Is Alabama Embracing Private Police?

Mason Mohon | @mohonofficial

Are private police on the rise down in the deep south? In Alabama, it’s a possibility. Alabama Governor Kay Ivey recently signed legislation allowing Briarwood Presbyterian Church to establish its own private police force. While this may not be a full embrace of non-government policing state-wide, it sets a substantial precedent for the state of Alabama and private security.

Alabama Law and the Church

2,000 attendees use Briarwood Presbyterian Church, as well as 4,000 parishioners. To protect such a large population, the church often hires off-duty police officers to protect their campus. However, they are not always available. Thus, the church is getting its own private police force.

Alabam code section 16-22-1 already allows schools (including private ones) to hire their own private police forces. It seems that the language of the new legislation is remarkably similar to that of sections 16-22-1. Both laws allow institutions to hire their own police force, trained in non-lethal force, and certified by Alabama Peace Officers’ Standards and Training Commission.

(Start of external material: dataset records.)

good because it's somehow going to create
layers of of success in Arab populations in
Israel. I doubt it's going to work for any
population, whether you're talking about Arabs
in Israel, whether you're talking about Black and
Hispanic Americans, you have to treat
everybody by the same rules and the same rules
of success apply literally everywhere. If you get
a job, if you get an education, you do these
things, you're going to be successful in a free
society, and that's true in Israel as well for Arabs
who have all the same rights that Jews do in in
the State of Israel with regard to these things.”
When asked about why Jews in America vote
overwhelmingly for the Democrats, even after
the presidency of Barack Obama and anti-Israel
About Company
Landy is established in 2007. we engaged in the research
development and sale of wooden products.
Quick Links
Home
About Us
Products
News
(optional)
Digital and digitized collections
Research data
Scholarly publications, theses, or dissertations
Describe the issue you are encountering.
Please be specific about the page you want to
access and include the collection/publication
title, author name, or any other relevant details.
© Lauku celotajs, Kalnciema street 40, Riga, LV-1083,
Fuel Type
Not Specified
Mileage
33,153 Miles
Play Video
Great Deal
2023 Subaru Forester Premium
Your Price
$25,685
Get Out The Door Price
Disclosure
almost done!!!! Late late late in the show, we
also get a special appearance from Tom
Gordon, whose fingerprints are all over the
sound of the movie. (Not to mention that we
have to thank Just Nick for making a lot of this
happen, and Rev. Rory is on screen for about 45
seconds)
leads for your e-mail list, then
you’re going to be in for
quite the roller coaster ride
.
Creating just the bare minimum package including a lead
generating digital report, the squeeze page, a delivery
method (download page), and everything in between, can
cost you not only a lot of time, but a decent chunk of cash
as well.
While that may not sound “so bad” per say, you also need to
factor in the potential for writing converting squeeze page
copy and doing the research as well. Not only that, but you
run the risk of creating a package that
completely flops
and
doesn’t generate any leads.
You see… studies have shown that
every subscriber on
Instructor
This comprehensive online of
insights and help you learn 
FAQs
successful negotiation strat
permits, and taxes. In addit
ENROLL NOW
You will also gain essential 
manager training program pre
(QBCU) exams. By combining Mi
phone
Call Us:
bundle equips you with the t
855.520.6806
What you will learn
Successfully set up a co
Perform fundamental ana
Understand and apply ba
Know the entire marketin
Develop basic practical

Moreover, this legislation does not give the church its own jail. There will be a peace officer and car on the church campus, but if officers make any arrest, they simply turn them over to the local police.

Why People Are Against Private Police

The ACLU came out against the legislation with a seemingly knee-jerk reaction. The Alabama ACLU says that the law will help the church cover-up illegal activity that occurs on church campuses. However, public police officers aren’t exactly sacred defenders of the law. Rather, they commit abhorrent crimes quite often. Studies find that there is a serious epidemic in regards to police officers beating their wives. They also kill dogs illegally quite often. According to research from Bowling Green State University, over 400 cops were convicted of rape over a nine-year period.

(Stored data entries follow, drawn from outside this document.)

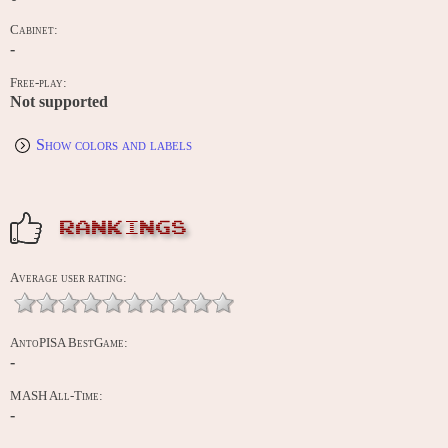
Cabinet:
-
Free-play:
Not supported
Show colors and labels
RANKINGS
Average user rating:
AntoPISA BestGame:
-
MASH All-Time:
-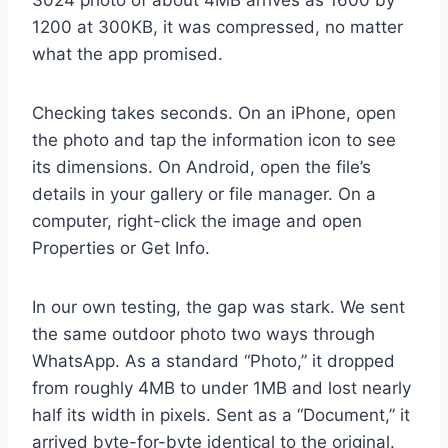
1200 at 300KB, it was compressed, no matter
what the app promised.
Checking takes seconds. On an iPhone, open
the photo and tap the information icon to see
its dimensions. On Android, open the file’s
details in your gallery or file manager. On a
computer, right-click the image and open
Properties or Get Info.
In our own testing, the gap was stark. We sent
the same outdoor photo two ways through
WhatsApp. As a standard “Photo,” it dropped
from roughly 4MB to under 1MB and lost nearly
half its width in pixels. Sent as a “Document,” it
arrived byte-for-byte identical to the original.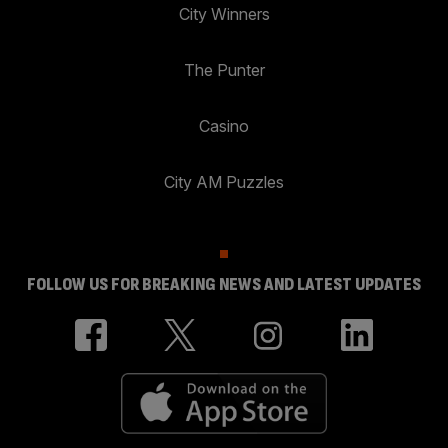
City Winners
The Punter
Casino
City AM Puzzles
FOLLOW US FOR BREAKING NEWS AND LATEST UPDATES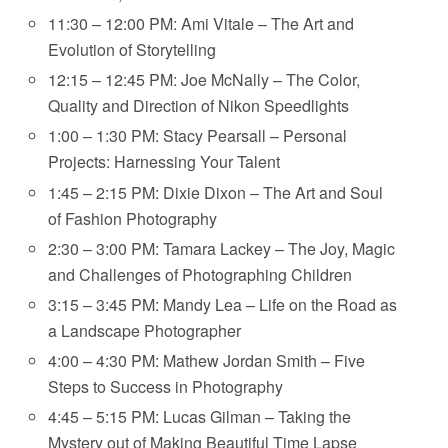
11:30 – 12:00 PM: Ami Vitale – The Art and
Evolution of Storytelling
12:15 – 12:45 PM: Joe McNally – The Color,
Quality and Direction of Nikon Speedlights
1:00 – 1:30 PM: Stacy Pearsall – Personal
Projects: Harnessing Your Talent
1:45 – 2:15 PM: Dixie Dixon – The Art and Soul
of Fashion Photography
2:30 – 3:00 PM: Tamara Lackey – The Joy, Magic
and Challenges of Photographing Children
3:15 – 3:45 PM: Mandy Lea – Life on the Road as
a Landscape Photographer
4:00 – 4:30 PM: Mathew Jordan Smith – Five
Steps to Success in Photography
4:45 – 5:15 PM: Lucas Gilman – Taking the
Mystery out of Making Beautiful Time Lapse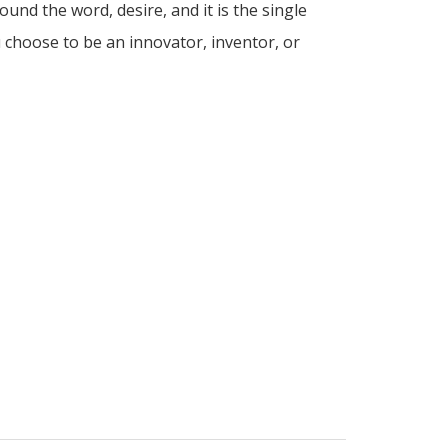
ound the word, desire, and it is the single
 choose to be an innovator, inventor, or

Although being a private police officer doesn’t make them immune to abhorrent acts, they are now accountable to a private employer. Public police officers can get away with terrible actions because they are agents of the government with no direct accountability. Private police, of a church nonetheless, on the other hand, need to uphold the moral code of the church as well as their safety if they wish to keep their jobs.

In addition, the ACLU worries that the law is a violation of the first amendment. They think this because “It establishes a singular religion that is favored above all others in the state of Alabama and it gives them the authority of state government.” However, the authority that Alabama is giving to churches it has already given to schools. In addition, if we look at Alabama law we can clearly see that the authority of the private police to make arrests is very similar to the ability of citizens to make arrests.

A Freer Future

Taking the government out of the equation is always a good idea. When we don’t involve the government, there is more safety, less violence, and far more accountability. However, there will always be detractors that cannot understand that we don’t need government for all of the functions that they provide. Lovers of liberty should celebrate every in which government is lacking. Alabama may not be making a full public to private transition, but of course, we should celebrate this action.